It was the chilli threads that prompted this. I found a recipe for pickled chillies that I rather liked the look of - but it's American and some of the ingredients are measured in cups. Can anyone tell me what a "cup" converts to in English? (If the whole recipe had been expressed in cups I could work in proportions, but it's a mixture of pints, tablespoons, teaspoons ...) Help please?
BethinPA

I've found this to be helpful:

http://www.exploratorium.edu/cooking/convert/conversion.html
otatop

Thanks for your response, but (1) - I'm a bit stupid, and (2) I've had a couple of ginandtonics. I can't find a conversion for cups.
sean

An American cup is 8 fluid ounces. A proper British cup is 10 fluid ounces.
Barefoot Andrew

sean wrote:
proper


Impartial advice there Laughing
A.
sean

Of course.
sean

And US pints are only 16 fluid ounces. Lightweights. Wink
Barefoot Andrew

But they do make proper IPA apparently. Some forgiveness can be accorded.
A.
BethinPA

Probably a vestige of the Prohibition Era.

Since they relaxed legal restrictions on small breweries, we make mind-blowingly-good beer. Had a "Two Heart Ale" from Michigan last night - gorgeously aromatic. Mmmmm.

Also 1 cup = 240 ml.

I think, had I a few G&Ts on board, I wouldn't be able to make sense of mls! Laughing
Erikht

What about flour? I have a cookbook which insist that 1 cup of dry liquid is 250 ml (probably rounding up from 240), 1 cup of dry goods 250 grams, but one cup of flour 4 oz, or 120 grams.

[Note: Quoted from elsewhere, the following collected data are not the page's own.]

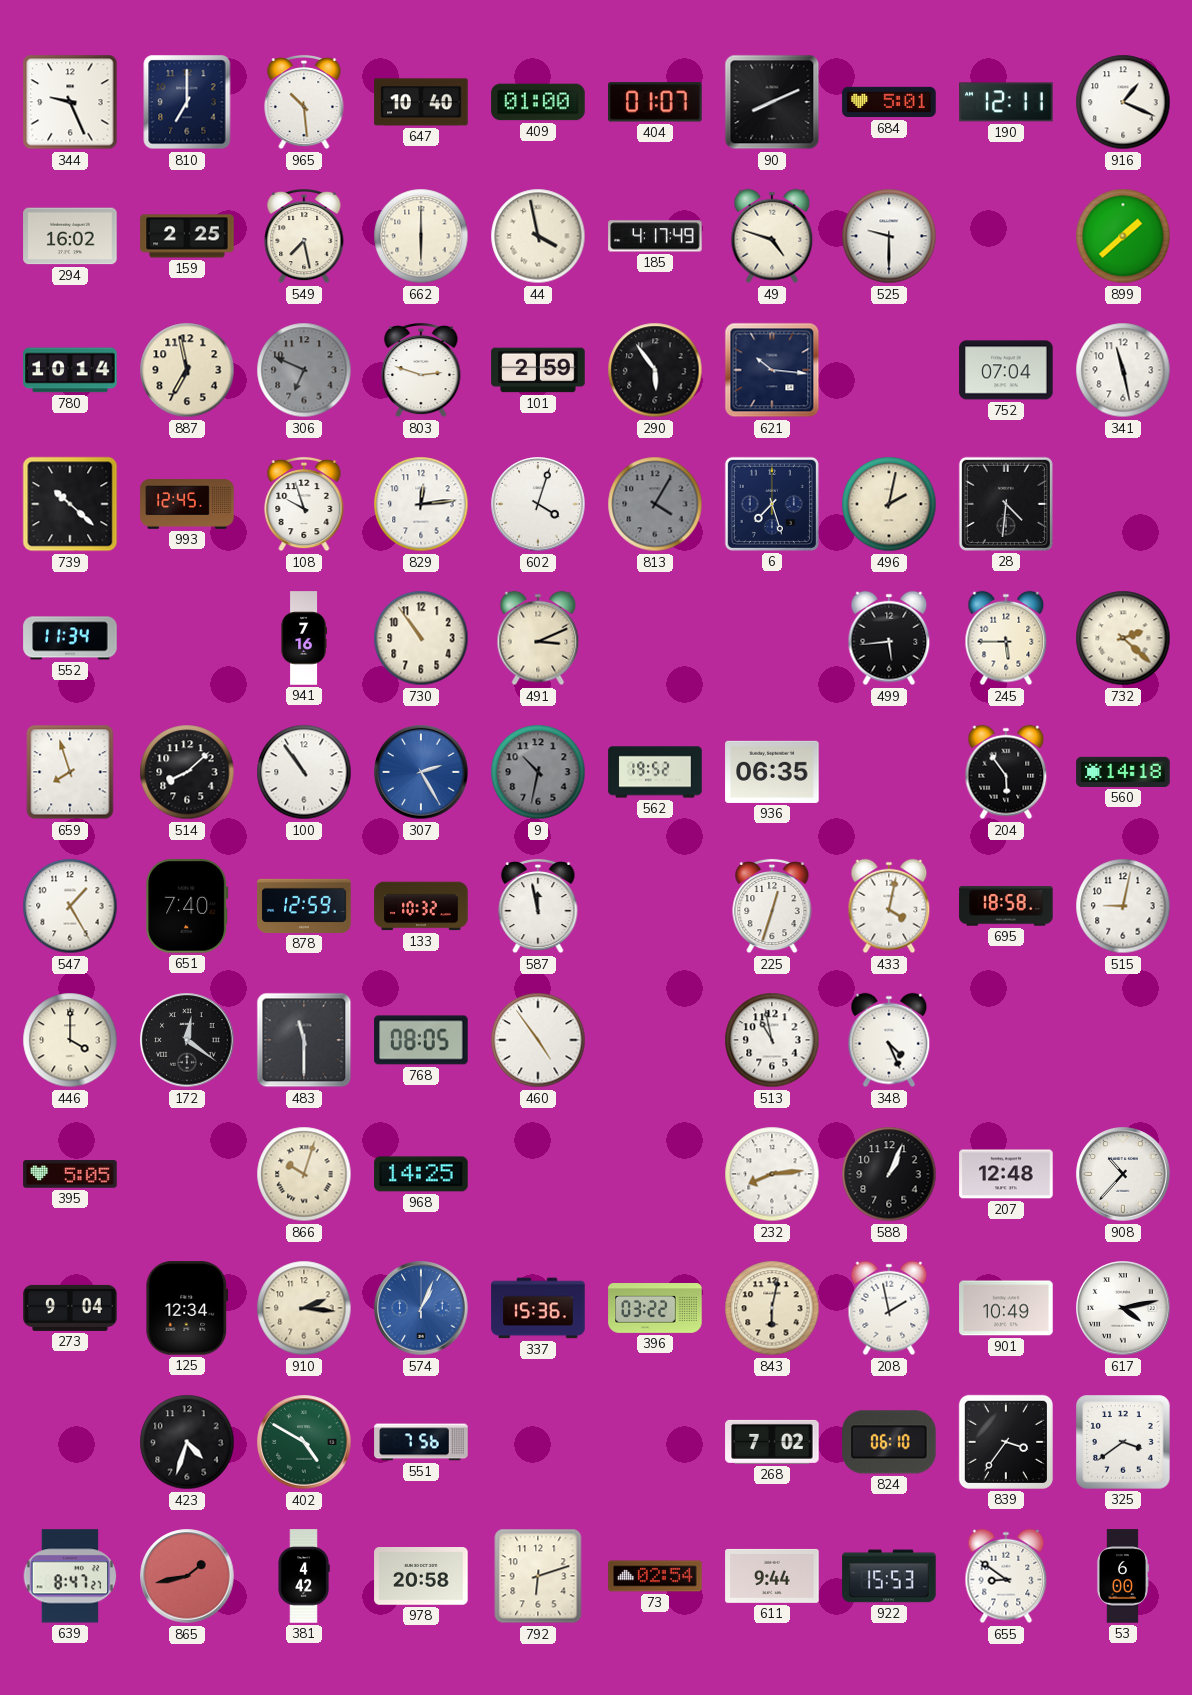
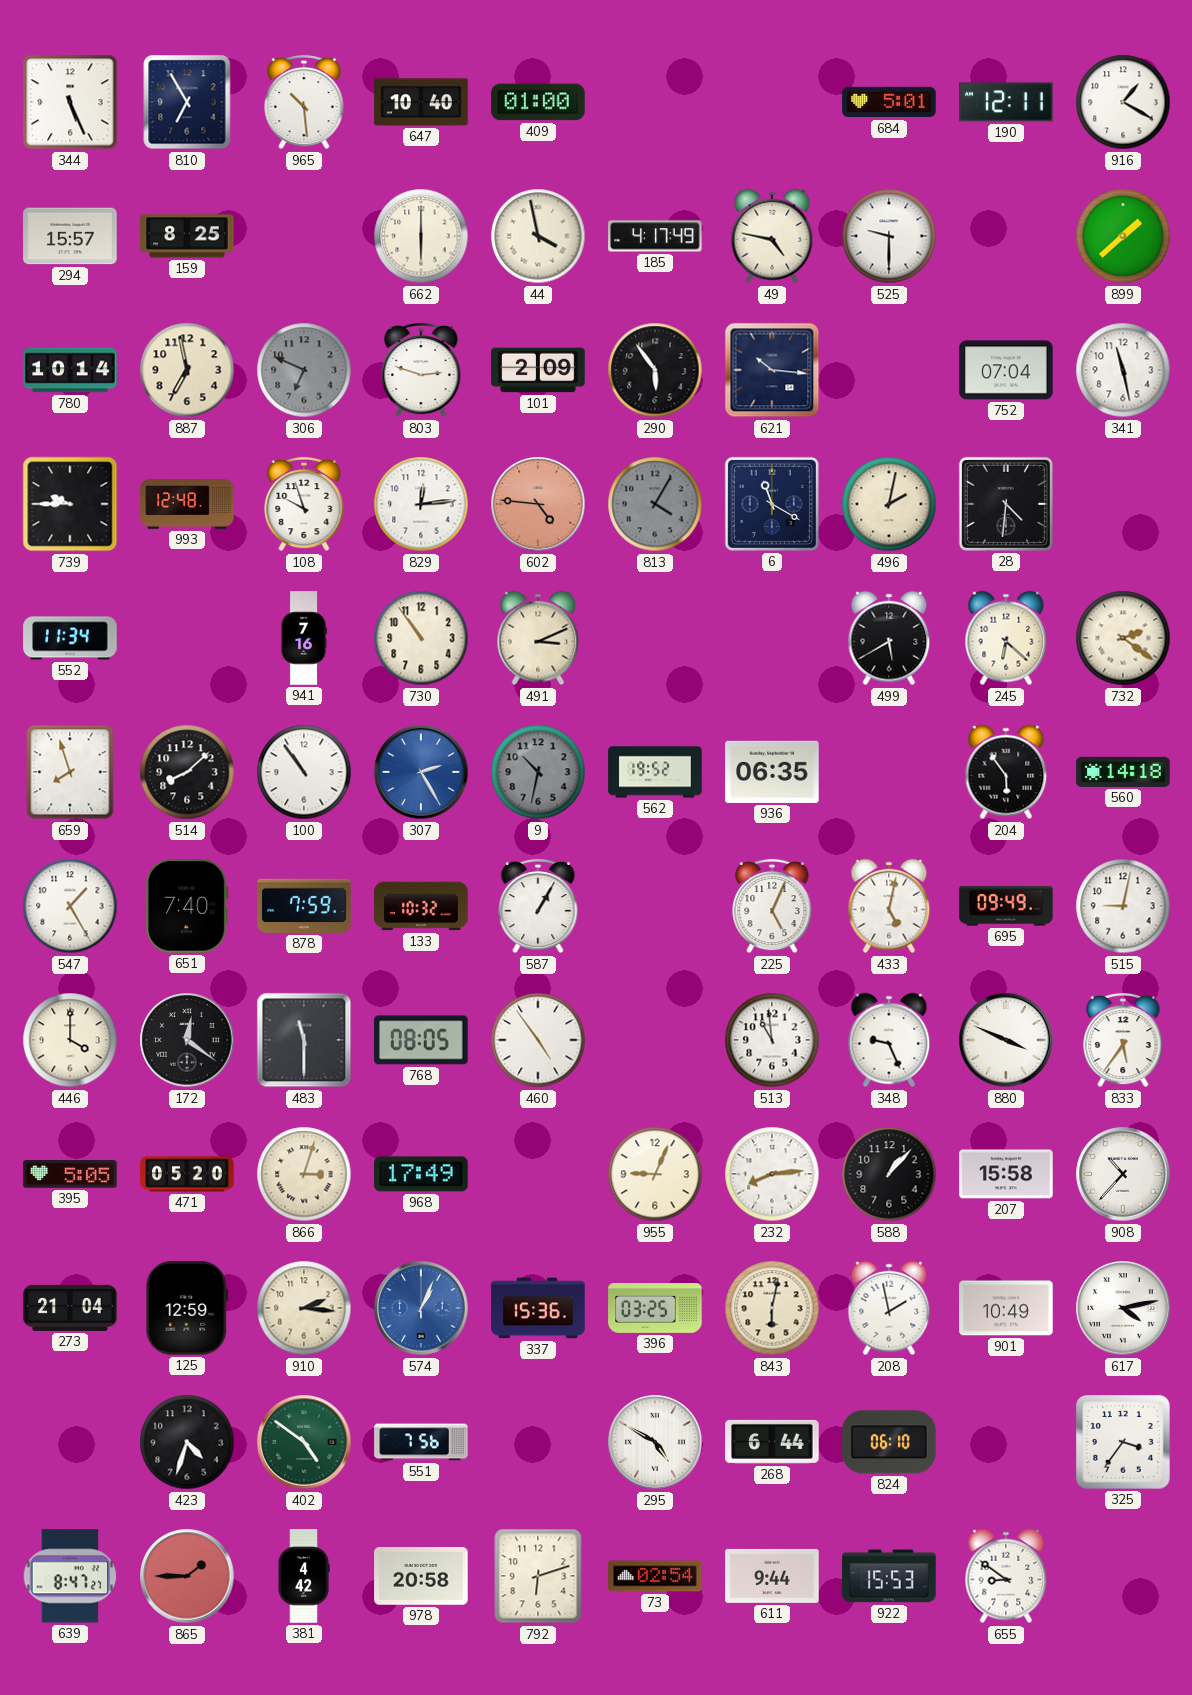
344: 9:26 -> 5:26
810: 7:00 -> 6:55
404: 01:07 -> none
90: 8:11 -> none
916: 1:19 -> 1:20
294: 16:02 -> 15:57
159: 2:25 -> 8:25
549: 7:28 -> none
49: 4:48 -> 4:47
101: 2:59 -> 2:09
739: 10:22 -> 9:45
993: 12:45 -> 12:48
602: 4:03 -> 4:46
602 dial: white -> salmon
6: 7:27 -> 11:20
499: 5:44 -> 5:40
245: 5:45 -> 6:22
732: 2:22 -> 2:21
878: 12:59 -> 7:59
587: 11:58 -> 1:05
225: 12:33 -> 5:04
433: 4:02 -> 5:02
695: 18:58 -> 09:49
513: 10:58 -> 10:59
348: 4:26 -> 9:26
880: none -> 3:49
833: none -> 5:36
471: none -> 05:20
866: 10:03 -> 3:03
968: 14:25 -> 17:49
955: none -> 9:04
588: 1:04 -> 1:07
207: 12:48 -> 15:58
273: 9:04 -> 21:04
125: 12:34 -> 12:59
396: 03:22 -> 03:25
402: 4:50 -> 4:51
295: none -> 4:50
268: 7:02 -> 6:44
839: 3:36 -> none
325: 3:39 -> 3:36
865: 1:43 -> 1:45
53: 6:00 -> none
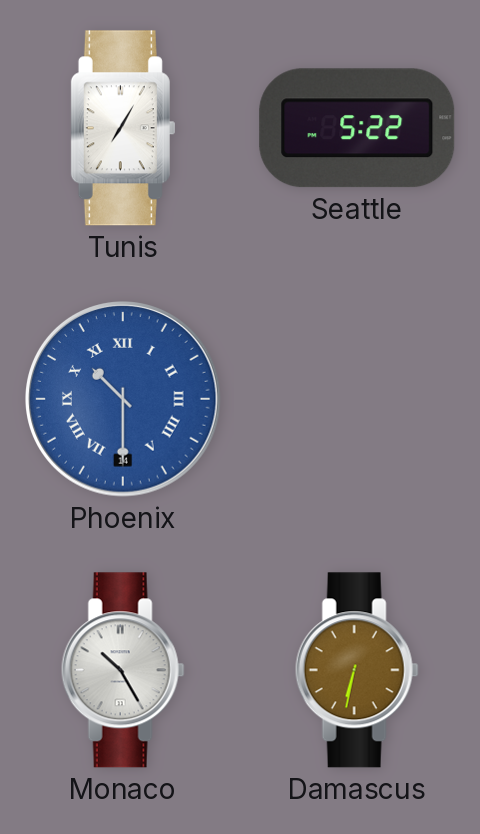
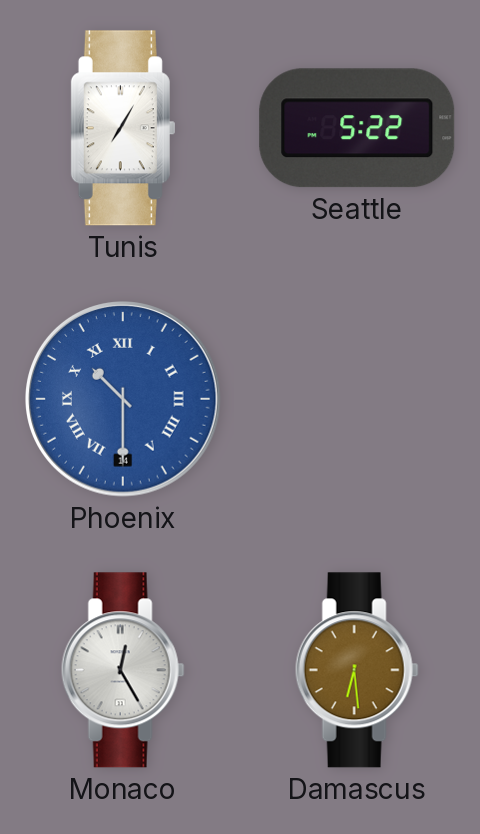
Monaco: 10:25 -> 12:25
Damascus: 6:32 -> 6:29
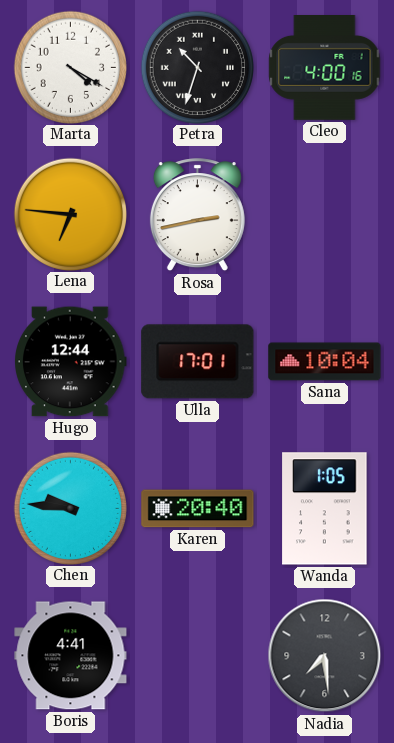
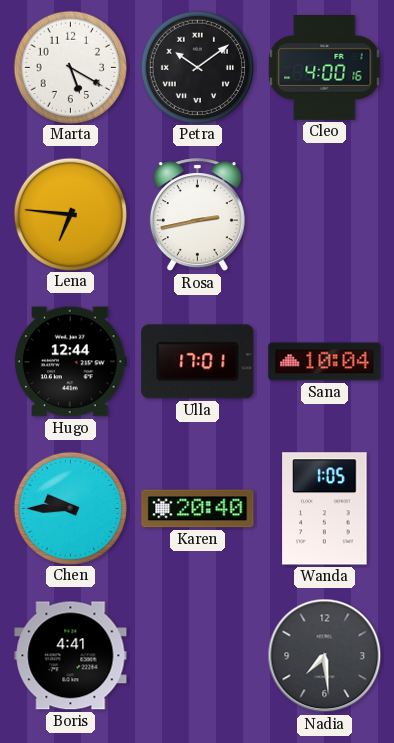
Marta: 4:20 -> 5:20
Petra: 10:33 -> 10:09
Chen: 9:46 -> 9:45
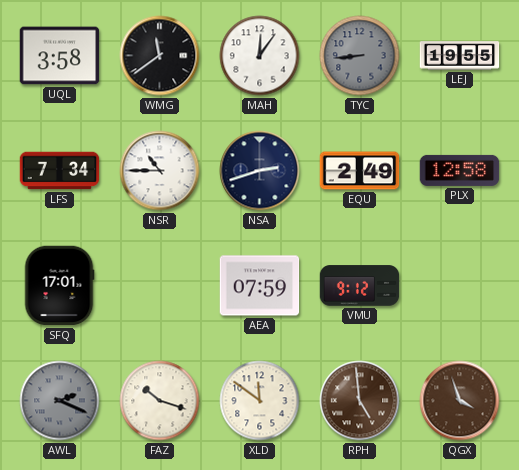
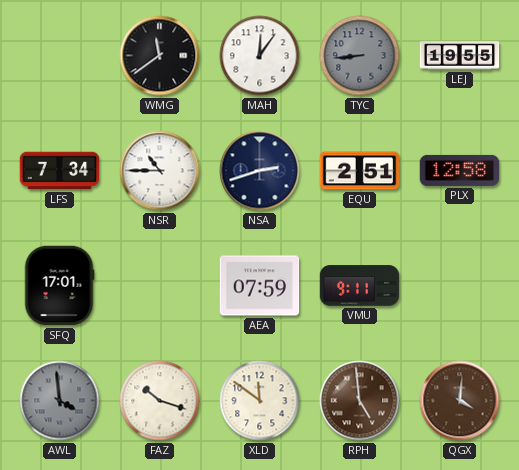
UQL: 3:58 -> none
EQU: 2:49 -> 2:51
VMU: 9:12 -> 9:11
AWL: 2:19 -> 3:59
QGX: 3:57 -> 4:01
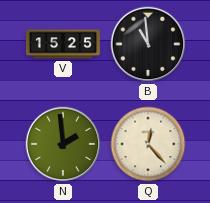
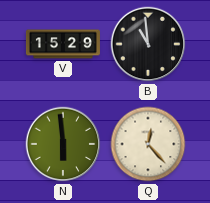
V: 15:25 -> 15:29
N: 1:59 -> 5:59
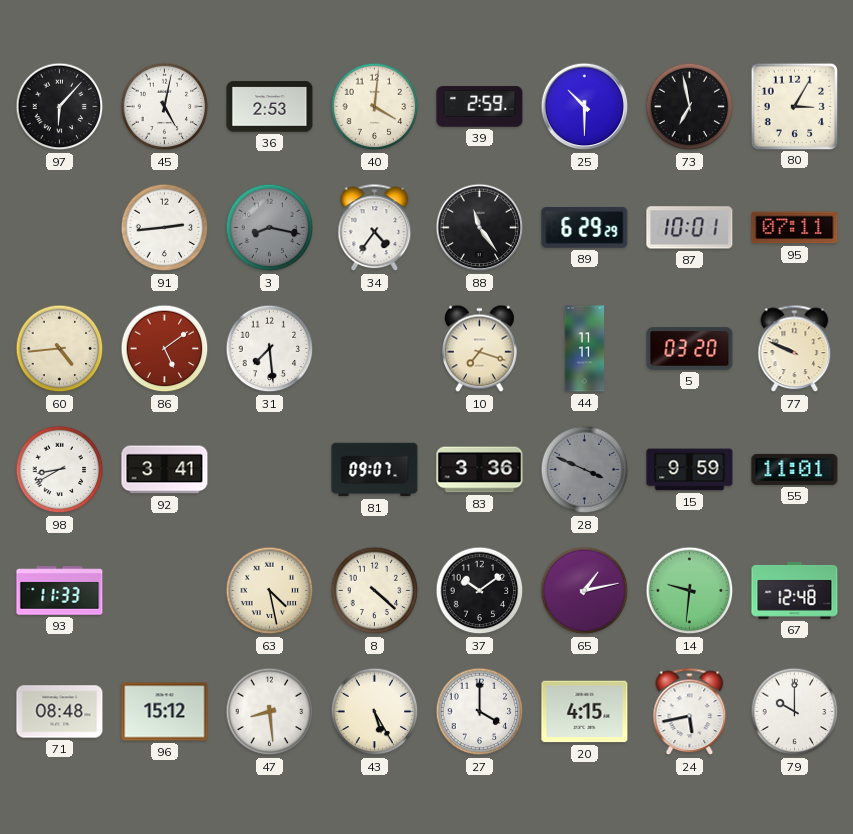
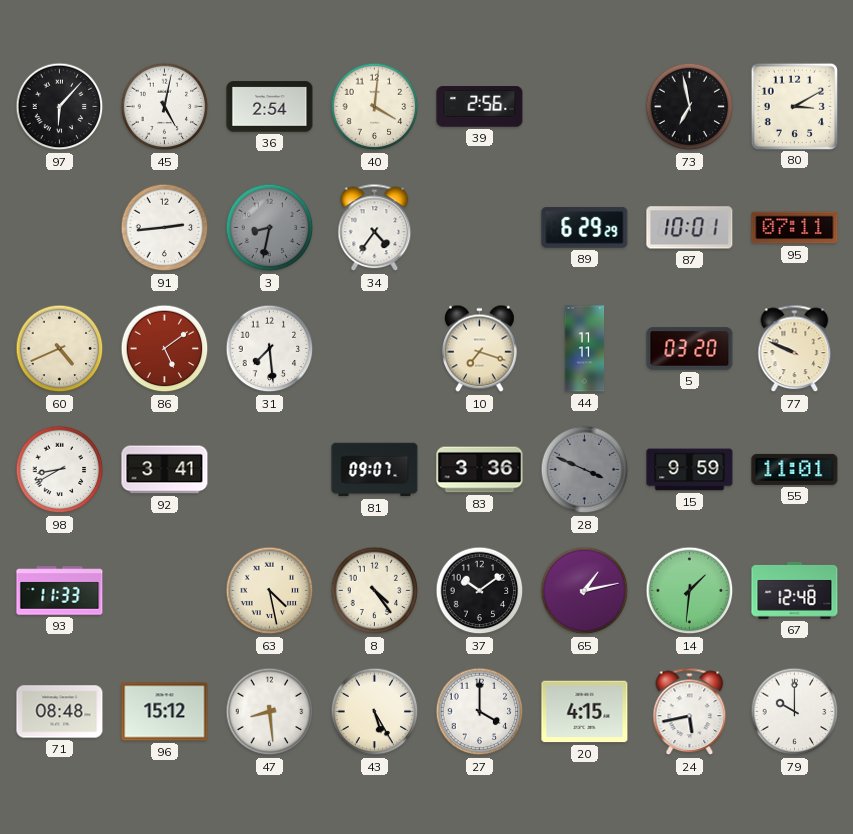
36: 2:53 -> 2:54
39: 2:59 -> 2:56
25: 10:30 -> none
80: 3:05 -> 3:10
3: 8:17 -> 8:32
88: 11:24 -> none
60: 4:44 -> 4:41
8: 4:22 -> 4:24
14: 9:31 -> 1:31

This is all very confusing.
BethinPA

Okay, here's an even better one, because you get to specify what you're measuring (i.e. butter, flour, water, nuts):

http://www.convert-me.com/en/convert/cooking

It's confusing, because you measure some things by volume, some things by weight. (a cup of butter weighs more than a cup of flour, but a cup is a cup is a cup, and it's all about volume)
Erikht

Okay, so 1 cup of all purpose flour should be about 250 ml, but only 100 grams, not 250 grams. Okay, got that.

I thought my muffins were a bit hard. Tasted good, but could be fluffier. I do see that doubling the amount of flour but keeping the baking powder would do that.